The following are Appraisal Myths and Realities consumers should be aware of.
Myth #1: The homeowner pays for the appraisal and therefore, owns the appraisal.
Reality: If federal money is involved in the transaction – Fannie Mae, Freddie Mac, HUD, VA, or other programs, – then by federal banking regulations, the lender must be the client of the appraiser. The entity that orders the appraisal is the client, not the person delivering the appraisal fee for the client.
Myth #2: If a homeowner has an appraisal done with one lender, they should be able to use the same appraisal report with a different lender.
Reality: Other lenders cannot use the report for lending purposes until they establish the client/appraiser relationship. The appraiser will need to get permission (a release) from the original client and any/all subsequent clients before reappraising the property for the new lender. In addition, if the effective date of the appraisal has changed, the appraiser must research any new market conditions and update the existing appraisal report, which could mean drafting an entirely new appraisal.
Myth #3: The homeowner put $10,000 in improvements into the home so the appraisal should be at least $10,000 higher.
Reality: Example: If you could buy a box of Tide for $100 or buy a box of Tide for $10, which would you buy? This is the same logic that can be applied in the marketplace. When two homes in the same neighborhood are for sale and one under duress is selling for considerably less, the home that is listed higher is now overpriced for the market. Once the house under duress sells at the lower price, the now becomes the market value for competing homes in the area. Remember, appraisers use the principle of substitution by determining what other homes in the market area can be purchased for the same price.

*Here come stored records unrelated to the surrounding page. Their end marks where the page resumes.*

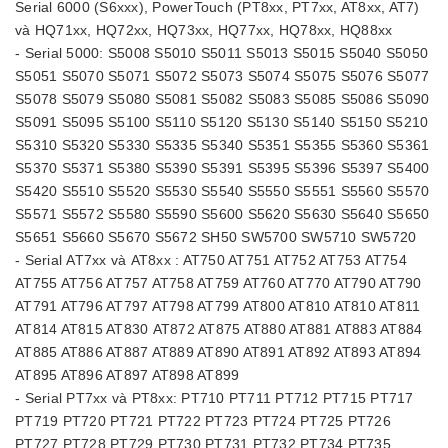
Serial 6000 (S6xxx), PowerTouch (PT8xx, PT7xx, AT8xx, AT7)
và HQ71xx, HQ72xx, HQ73xx, HQ77xx, HQ78xx, HQ88xx
- Serial 5000: S5008 S5010 S5011 S5013 S5015 S5040 S5050
S5051 S5070 S5071 S5072 S5073 S5074 S5075 S5076 S5077
S5078 S5079 S5080 S5081 S5082 S5083 S5085 S5086 S5090
S5091 S5095 S5100 S5110 S5120 S5130 S5140 S5150 S5210
S5310 S5320 S5330 S5335 S5340 S5351 S5355 S5360 S5361
S5370 S5371 S5380 S5390 S5391 S5395 S5396 S5397 S5400
S5420 S5510 S5520 S5530 S5540 S5550 S5551 S5560 S5570
S5571 S5572 S5580 S5590 S5600 S5620 S5630 S5640 S5650
S5651 S5660 S5670 S5672 SH50 SW5700 SW5710 SW5720
- Serial AT7xx và AT8xx : AT750 AT751 AT752 AT753 AT754
AT755 AT756 AT757 AT758 AT759 AT760 AT770 AT790 AT790
AT791 AT796 AT797 AT798 AT799 AT800 AT810 AT810 AT811
AT814 AT815 AT830 AT872 AT875 AT880 AT881 AT883 AT884
AT885 AT886 AT887 AT889 AT890 AT891 AT892 AT893 AT894
AT895 AT896 AT897 AT898 AT899
- Serial PT7xx và PT8xx: PT710 PT711 PT712 PT715 PT717
PT719 PT720 PT721 PT722 PT723 PT724 PT725 PT726
PT727 PT728 PT729 PT730 PT731 PT732 PT734 PT735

Myth #4: The licensing of an appraiser ensures his or her competency.
Reality: Licensing does not necessarily ensure the competency of an appraiser. The Fannie Mar and Freddie Mac Selling Guides require lenders to review the appraiser’s education and experience.
Myth #5: Communication between an appraiser and a real estate agent is prohibited.
Realty: Absolutely not. The appraiser cannot talk about value of the property. However, they can obtain factual information about the property from the real estate agent.